======== Recorded data ========

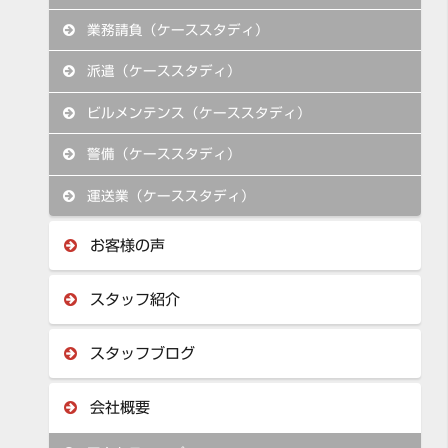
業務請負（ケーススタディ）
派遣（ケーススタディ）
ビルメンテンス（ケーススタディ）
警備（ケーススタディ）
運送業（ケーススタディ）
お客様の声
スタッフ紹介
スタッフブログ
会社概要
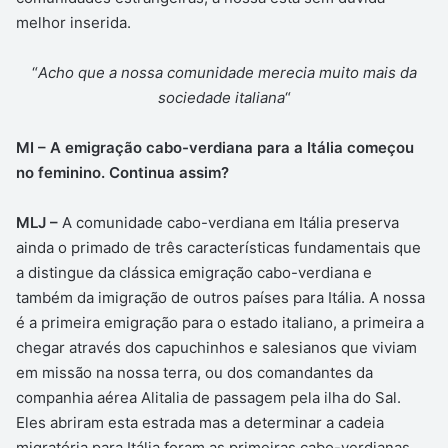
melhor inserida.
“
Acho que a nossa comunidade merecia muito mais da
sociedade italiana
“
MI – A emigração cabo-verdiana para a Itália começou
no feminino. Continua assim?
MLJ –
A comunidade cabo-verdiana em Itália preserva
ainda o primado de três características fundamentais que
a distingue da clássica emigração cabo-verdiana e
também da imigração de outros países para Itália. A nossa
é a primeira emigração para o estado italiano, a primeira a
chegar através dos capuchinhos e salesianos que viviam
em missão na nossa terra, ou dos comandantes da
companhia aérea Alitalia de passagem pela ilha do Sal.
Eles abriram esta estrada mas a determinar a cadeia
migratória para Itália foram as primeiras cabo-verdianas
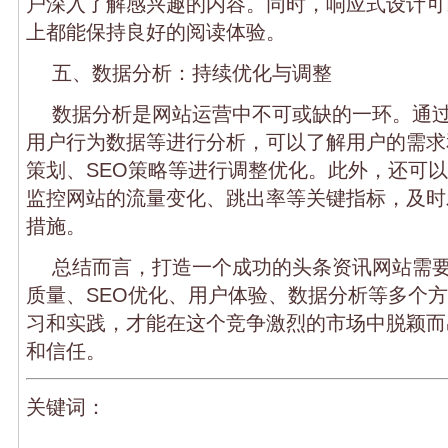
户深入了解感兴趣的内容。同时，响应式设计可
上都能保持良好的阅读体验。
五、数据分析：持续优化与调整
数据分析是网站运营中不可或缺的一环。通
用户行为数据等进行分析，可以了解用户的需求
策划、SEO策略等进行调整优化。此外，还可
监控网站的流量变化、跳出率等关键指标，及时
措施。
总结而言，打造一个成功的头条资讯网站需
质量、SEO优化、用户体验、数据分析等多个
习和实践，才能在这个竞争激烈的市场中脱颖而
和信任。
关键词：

========
======== Recorded data ========

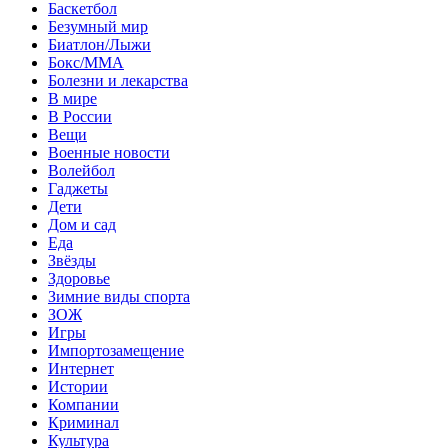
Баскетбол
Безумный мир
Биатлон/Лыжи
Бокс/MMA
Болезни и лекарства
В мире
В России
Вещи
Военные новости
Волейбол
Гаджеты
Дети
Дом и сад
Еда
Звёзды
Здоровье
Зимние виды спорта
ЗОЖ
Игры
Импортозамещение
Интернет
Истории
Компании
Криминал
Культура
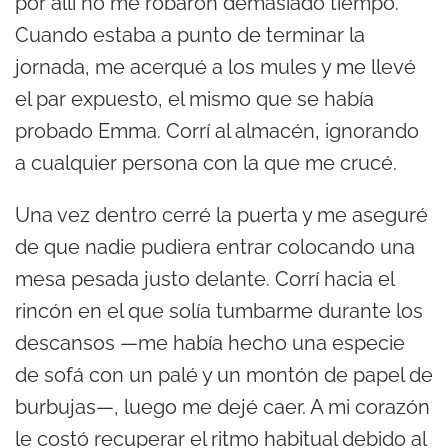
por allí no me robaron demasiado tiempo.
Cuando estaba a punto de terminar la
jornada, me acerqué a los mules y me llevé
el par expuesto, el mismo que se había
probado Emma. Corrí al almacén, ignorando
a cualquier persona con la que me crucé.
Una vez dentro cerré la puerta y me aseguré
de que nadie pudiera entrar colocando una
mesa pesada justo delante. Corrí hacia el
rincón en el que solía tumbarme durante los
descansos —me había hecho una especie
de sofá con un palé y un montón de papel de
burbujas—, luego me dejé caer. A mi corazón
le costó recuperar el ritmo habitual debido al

========

→ **Required work**: Show all lines from the entries that hold "Corrí".

→ **The completed task**:
probado Emma. Corrí al almacén, ignorando
mesa pesada justo delante. Corrí hacia el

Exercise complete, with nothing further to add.